* [RECORDS FOR THIS EXERCISE]:
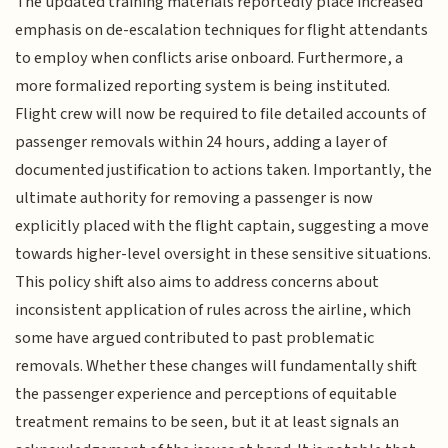
The updated training materials reportedly place increased
emphasis on de-escalation techniques for flight attendants
to employ when conflicts arise onboard. Furthermore, a
more formalized reporting system is being instituted.
Flight crew will now be required to file detailed accounts of
passenger removals within 24 hours, adding a layer of
documented justification to actions taken. Importantly, the
ultimate authority for removing a passenger is now
explicitly placed with the flight captain, suggesting a move
towards higher-level oversight in these sensitive situations.
This policy shift also aims to address concerns about
inconsistent application of rules across the airline, which
some have argued contributed to past problematic
removals. Whether these changes will fundamentally shift
the passenger experience and perceptions of equitable
treatment remains to be seen, but it at least signals an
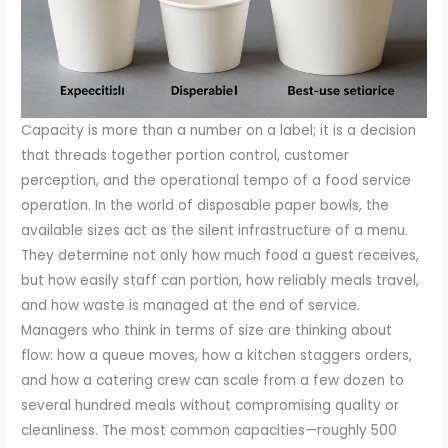
Capacity is more than a number on a label; it is a decision
that threads together portion control, customer
perception, and the operational tempo of a food service
operation. In the world of disposable paper bowls, the
available sizes act as the silent infrastructure of a menu.
They determine not only how much food a guest receives,
but how easily staff can portion, how reliably meals travel,
and how waste is managed at the end of service.
Managers who think in terms of size are thinking about
flow: how a queue moves, how a kitchen staggers orders,
and how a catering crew can scale from a few dozen to
several hundred meals without compromising quality or
cleanliness. The most common capacities—roughly 500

* [WHAT YOU SHOULD DO]: Where the data above reaches the line holding "available sizes act", begin printing, and stop after the line holding "flow: how a". Each line must be reproduced exactly, with nothing else added.

* [RESPONSE AREA]:
available sizes act as the silent infrastructure of a menu.
They determine not only how much food a guest receives,
but how easily staff can portion, how reliably meals travel,
and how waste is managed at the end of service.
Managers who think in terms of size are thinking about
flow: how a queue moves, how a kitchen staggers orders,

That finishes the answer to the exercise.